■ **ASSIGNED TASK**
Copy every line from the records below that carries the word "Jaumann".

[Items from a dataset]
^^^^^^^^^^^^^^^^

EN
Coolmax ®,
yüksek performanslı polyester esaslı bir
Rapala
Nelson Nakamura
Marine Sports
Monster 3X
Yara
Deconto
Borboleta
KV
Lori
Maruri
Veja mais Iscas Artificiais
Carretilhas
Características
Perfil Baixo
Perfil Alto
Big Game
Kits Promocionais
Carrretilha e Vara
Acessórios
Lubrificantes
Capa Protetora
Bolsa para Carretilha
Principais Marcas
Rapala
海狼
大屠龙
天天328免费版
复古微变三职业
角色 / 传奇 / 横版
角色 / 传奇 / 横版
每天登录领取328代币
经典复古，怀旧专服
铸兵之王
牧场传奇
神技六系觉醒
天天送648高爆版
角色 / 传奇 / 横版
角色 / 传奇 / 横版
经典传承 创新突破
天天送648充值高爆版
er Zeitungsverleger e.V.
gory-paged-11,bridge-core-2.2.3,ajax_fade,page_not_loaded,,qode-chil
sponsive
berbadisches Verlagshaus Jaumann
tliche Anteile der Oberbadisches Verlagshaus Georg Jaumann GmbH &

^^^^^^^^^^^^^^^^

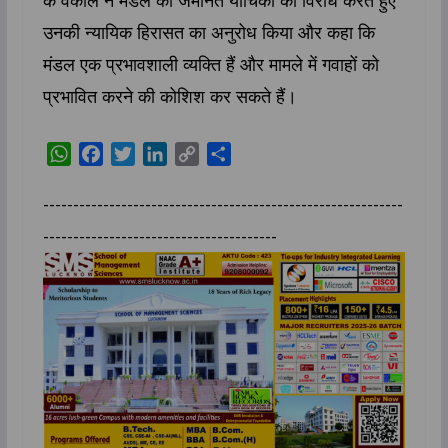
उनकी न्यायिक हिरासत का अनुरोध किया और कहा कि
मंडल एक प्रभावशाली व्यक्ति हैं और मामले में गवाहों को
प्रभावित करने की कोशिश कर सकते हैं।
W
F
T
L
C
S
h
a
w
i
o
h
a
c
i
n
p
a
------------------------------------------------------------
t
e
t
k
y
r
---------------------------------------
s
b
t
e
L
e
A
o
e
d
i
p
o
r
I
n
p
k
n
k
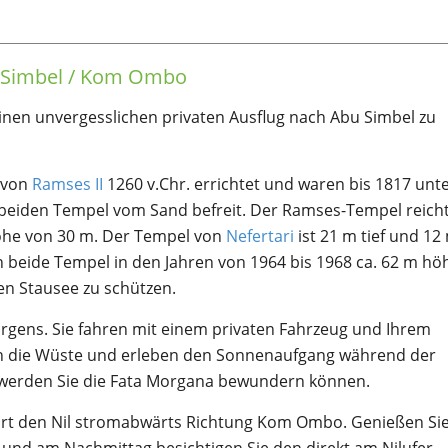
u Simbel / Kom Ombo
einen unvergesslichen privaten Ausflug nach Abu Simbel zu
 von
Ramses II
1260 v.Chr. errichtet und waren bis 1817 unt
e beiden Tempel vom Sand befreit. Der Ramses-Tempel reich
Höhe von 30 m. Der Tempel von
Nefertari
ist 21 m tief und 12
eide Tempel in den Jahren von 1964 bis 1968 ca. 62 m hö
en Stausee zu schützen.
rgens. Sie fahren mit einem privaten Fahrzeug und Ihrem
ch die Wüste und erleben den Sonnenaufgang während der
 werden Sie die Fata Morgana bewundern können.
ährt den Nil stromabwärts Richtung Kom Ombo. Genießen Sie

^^^^^^^^^^^^^^^^

■ **TASK SOLUTION**
berbadisches Verlagshaus Jaumann
tliche Anteile der Oberbadisches Verlagshaus Georg Jaumann GmbH &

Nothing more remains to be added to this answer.